The lack of standards for identity and security has led to the explosive growth of Google, Facebook, Amazon, Alibaba, Tencent, Uber, Airbnb and a few other very large companies. Each of them has established defacto standards within their respective proprietary platforms, thanks to the power of network effects - the more products or services a platform offers, the more users it will attract, helping it then attract more offerings, which in turn brings in more users.
Consequently, while the open, decentralized Internet is alive and well in the InternetOne layer, the InternetTwo layer has become highly centralized, dominated by a few huge companies whose primary objectives are financial in nature, - as is the case with any business, - leading to some serious negative consequences. “Once the inspiration for utopian dreams of infinite libraries and global connectivity, the internet has seemingly become, over the past year, a universal scapegoat: the cause of almost every social ill that confronts us,” writes Johnson. “Russian trolls destroy the democratic system with fake news on Facebook; hate speech flourishes on Twitter and Reddit; the vast fortunes of the geek elite worsen income equality. For many of us who participated in the early days of the web, the last few years have felt almost postlapsarian.”

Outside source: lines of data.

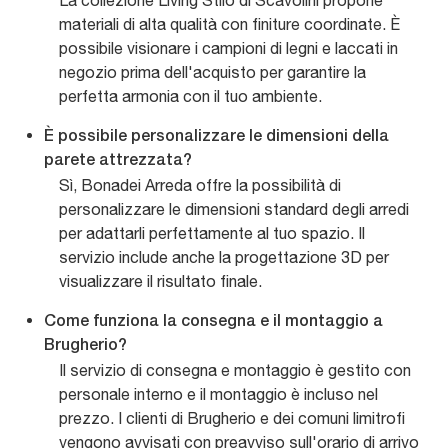
La collezione Living Stilo di Scavolini propone
materiali di alta qualità con finiture coordinate. È
possibile visionare i campioni di legni e laccati in
negozio prima dell'acquisto per garantire la
perfetta armonia con il tuo ambiente.
È possibile personalizzare le dimensioni della
parete attrezzata?
Sì, Bonadei Arreda offre la possibilità di
personalizzare le dimensioni standard degli arredi
per adattarli perfettamente al tuo spazio. Il
servizio include anche la progettazione 3D per
visualizzare il risultato finale.
Come funziona la consegna e il montaggio a
Brugherio?
Il servizio di consegna e montaggio è gestito con
personale interno e il montaggio è incluso nel
prezzo. I clienti di Brugherio e dei comuni limitrofi
vengono avvisati con preavviso sull'orario di arrivo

Blockchain technologies have the potential to address these serious Internet problems by enabling the exchange of the critical data required to validate identities in a secure, decentralized manner without the need for a central platform or other intermediaries. Over time, blockchain-based applications could be used to coordinate the self-organizing activities of large numbers of individuals and institutions, in a secure and decentralized manner, as was the case with the Internet’s early objectives.
“Like the original internet itself, the blockchain is an idea with radical - almost communitarian - possibilities that at the same time has attracted some of the most frivolous and regressive appetites of capitalism,” writes Johnson in conclusion. “We spent our first years online in a world defined by open protocols and intellectual commons; we spent the second phase in a world increasingly dominated by closed architectures and proprietary databases. We have learned enough from this history to support the hypothesis that open works better than closed, at least where base-layer issues are concerned… the beautiful thing about open protocols is that they can be steered in surprising new directions by the people who discover and champion them in their infancy. Right now, the only real hope for a revival of the open-protocol ethos lies in the blockchain.”